Les lecteurs se demanderont bien sûr pourquoi ce texte est anonyme. La réponse devrait être évidente au regard de l’ambiance actuelle à Rome. La franchise n’y est pas la bienvenue, et le fait d’en avoir peut avoir des conséquences néfastes. Et pourtant, on pourrait poursuivre ces réflexions à loisir, par exemple, en notant combien le pontificat actuel dépend beaucoup de la Compagnie de Jésus, ou bien le travail problématique récent du cardinal Victor Manuel Fernández du DDF, ou encore l’émergence d’une petite oligarchie de confidents ayant trop d’influence au Vatican – et ce, en dépit des prétentions décentralisatrices de la synodalité, entre autres.

C’est précisément pour toutes ces raisons que les réflexions sous forme d’avertissement menées ici pourront s’avérer utiles dans les mois à venir. On espère que cette contribution pourra aider à guider les indispensables échanges sur ce à quoi le Vatican devrait ressembler pendant le pontificat suivant.

Demos II

Stefano Fontana commente :

"Démos II, une invitation à revenir au cœur de la religion catholique

Encore un document du samizdat ecclésial qui exprime un sentiment de découragement spirituel face à la situation actuelle de l'Église. Il indique ainsi la voie à suivre pour l'avenir, qui devra être différent de ce pontificat.

Un autre document d'un cardinal anonyme, s'exprimant en tant que porte-parole des autres, sur le pontificat de François jugé désastreux. Cela s'était déjà produit avec le rapport signé "Demos" et intitulé "Le Vatican d'aujourd'hui", dont l'auteur, longtemps considéré comme inconnu, a ensuite été identifié comme le cardinal Pell. Cette deuxième phase s'appelle "Demos II" et s'intitule "Le Vatican de demain", ce qui indique une continuité évidente avec la précédente.

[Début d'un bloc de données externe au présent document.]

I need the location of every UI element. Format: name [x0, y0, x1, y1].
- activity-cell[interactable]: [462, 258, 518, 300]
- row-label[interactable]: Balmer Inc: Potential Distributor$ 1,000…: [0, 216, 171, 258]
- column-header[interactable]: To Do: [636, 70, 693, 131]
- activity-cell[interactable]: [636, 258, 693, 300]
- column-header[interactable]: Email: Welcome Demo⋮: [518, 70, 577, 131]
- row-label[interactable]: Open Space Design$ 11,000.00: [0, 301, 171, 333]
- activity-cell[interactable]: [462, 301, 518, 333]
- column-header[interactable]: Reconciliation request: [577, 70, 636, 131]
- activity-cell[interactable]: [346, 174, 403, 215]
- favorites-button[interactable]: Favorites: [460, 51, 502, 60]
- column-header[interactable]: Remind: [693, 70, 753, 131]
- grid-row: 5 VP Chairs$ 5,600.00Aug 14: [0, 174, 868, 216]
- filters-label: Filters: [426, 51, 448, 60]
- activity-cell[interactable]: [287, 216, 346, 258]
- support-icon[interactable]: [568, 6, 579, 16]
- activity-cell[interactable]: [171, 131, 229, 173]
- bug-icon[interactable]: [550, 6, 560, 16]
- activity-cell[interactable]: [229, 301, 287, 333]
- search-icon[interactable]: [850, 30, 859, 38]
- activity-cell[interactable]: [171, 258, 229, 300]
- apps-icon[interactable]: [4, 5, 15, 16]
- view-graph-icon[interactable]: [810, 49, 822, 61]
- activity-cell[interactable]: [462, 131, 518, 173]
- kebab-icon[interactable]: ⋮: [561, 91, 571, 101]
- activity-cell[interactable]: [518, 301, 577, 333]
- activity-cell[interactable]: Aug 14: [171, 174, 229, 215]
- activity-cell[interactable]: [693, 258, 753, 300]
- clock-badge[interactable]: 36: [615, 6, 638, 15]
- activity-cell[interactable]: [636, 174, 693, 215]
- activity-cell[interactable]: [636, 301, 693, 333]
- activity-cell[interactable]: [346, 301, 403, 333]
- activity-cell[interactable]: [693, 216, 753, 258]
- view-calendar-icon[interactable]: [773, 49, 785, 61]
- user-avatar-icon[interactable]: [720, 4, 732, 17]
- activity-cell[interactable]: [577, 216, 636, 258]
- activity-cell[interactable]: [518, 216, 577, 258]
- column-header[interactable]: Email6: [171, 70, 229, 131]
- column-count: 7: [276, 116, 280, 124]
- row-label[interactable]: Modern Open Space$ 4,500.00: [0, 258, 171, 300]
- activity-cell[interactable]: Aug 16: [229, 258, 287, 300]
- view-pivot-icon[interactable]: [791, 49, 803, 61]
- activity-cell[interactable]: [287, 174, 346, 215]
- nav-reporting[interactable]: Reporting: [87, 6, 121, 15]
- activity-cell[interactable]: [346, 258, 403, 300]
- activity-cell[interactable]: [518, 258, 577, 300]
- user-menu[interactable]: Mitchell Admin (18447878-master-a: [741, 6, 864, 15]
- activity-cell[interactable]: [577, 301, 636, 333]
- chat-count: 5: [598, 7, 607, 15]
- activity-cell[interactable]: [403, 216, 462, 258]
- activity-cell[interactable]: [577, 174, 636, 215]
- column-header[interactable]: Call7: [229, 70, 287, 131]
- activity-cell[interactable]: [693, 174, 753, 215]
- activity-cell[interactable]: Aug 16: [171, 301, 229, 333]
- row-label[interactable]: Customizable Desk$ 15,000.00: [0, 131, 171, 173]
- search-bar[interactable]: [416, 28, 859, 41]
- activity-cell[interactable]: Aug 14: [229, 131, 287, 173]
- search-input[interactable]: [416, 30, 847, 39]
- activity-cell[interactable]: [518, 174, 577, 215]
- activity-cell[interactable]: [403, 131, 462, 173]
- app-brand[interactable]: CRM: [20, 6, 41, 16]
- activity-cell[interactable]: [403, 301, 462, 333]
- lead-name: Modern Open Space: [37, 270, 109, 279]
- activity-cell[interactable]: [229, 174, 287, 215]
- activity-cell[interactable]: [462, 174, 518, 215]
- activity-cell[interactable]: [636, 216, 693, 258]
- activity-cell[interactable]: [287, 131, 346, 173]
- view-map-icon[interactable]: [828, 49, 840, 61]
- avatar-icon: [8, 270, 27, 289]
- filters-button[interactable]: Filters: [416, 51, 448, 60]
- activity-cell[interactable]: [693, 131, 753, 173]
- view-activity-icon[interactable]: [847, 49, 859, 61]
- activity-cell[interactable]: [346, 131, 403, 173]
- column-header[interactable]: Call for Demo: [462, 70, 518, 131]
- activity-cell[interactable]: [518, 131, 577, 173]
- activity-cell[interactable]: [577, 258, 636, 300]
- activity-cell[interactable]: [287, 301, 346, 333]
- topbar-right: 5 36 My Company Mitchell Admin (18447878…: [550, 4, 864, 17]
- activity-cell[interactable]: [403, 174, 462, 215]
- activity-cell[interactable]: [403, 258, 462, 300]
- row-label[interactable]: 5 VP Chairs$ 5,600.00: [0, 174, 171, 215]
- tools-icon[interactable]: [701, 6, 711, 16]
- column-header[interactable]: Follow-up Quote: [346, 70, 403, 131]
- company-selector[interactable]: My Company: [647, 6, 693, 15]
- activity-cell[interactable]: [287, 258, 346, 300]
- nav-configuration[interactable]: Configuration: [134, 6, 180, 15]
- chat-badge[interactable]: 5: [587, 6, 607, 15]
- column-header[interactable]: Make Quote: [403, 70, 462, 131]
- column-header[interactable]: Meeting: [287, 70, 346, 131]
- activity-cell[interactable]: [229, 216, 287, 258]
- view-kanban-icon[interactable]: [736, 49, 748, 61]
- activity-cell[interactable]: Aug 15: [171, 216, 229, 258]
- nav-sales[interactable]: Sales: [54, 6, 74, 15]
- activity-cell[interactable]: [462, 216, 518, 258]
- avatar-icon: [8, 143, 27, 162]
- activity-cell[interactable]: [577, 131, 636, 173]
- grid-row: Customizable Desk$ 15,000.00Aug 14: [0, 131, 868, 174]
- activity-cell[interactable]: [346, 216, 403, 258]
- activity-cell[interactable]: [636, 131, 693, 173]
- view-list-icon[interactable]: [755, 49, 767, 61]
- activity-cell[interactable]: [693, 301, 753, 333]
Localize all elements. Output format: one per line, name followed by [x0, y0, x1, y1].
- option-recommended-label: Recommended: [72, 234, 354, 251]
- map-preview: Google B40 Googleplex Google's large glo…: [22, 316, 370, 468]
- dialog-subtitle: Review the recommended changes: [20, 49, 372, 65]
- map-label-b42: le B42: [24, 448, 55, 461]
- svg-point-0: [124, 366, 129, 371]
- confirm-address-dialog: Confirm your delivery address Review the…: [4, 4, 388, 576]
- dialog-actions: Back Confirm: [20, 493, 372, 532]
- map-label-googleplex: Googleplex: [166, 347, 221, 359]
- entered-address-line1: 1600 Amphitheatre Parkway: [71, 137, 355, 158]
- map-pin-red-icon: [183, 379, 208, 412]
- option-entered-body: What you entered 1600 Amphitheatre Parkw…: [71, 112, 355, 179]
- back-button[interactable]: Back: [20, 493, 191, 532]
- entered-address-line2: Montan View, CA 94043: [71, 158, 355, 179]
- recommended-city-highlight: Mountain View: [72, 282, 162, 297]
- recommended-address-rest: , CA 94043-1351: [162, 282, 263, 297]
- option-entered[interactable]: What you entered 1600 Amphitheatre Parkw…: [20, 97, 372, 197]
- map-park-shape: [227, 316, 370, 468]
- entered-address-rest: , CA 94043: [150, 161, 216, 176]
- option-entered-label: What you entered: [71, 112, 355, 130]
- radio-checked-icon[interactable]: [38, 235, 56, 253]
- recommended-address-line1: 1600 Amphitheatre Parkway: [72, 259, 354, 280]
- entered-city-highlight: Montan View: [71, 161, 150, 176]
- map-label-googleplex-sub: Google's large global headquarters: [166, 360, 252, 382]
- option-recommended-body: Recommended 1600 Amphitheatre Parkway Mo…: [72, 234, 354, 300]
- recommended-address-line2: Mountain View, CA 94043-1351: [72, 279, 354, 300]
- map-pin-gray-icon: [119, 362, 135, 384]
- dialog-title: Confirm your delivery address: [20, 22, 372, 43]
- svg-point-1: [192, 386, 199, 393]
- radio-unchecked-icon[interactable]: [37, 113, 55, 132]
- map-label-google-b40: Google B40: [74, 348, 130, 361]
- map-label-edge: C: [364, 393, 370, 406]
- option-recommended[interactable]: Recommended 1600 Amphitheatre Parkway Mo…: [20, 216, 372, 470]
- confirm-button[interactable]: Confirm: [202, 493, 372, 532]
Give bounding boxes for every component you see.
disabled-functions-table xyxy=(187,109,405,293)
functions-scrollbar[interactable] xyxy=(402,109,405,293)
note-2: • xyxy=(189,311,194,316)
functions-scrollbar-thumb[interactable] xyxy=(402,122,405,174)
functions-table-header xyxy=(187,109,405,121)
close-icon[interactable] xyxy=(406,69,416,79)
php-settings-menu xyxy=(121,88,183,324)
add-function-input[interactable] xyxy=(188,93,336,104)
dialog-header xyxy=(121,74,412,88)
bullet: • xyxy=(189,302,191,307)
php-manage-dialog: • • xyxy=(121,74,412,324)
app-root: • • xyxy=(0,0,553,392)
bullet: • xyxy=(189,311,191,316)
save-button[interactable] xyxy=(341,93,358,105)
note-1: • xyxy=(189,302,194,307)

Un nouvel épisode de communication clandestine, un texte underground, une sorte de samizdat ecclésiastique et cardinalice, imprégné, entre autres, d'un profond sentiment de tristesse, précisément à cause de la contrainte de l'anonymat. La raison en est rappelée avec désolation à la fin : "Les lecteurs se demanderont à juste titre pourquoi ce texte est anonyme. La réponse devrait être évidente pour quiconque connaît l'environnement romain actuel. La sincérité n'est pas bien acceptée et ses conséquences peuvent être désagréables".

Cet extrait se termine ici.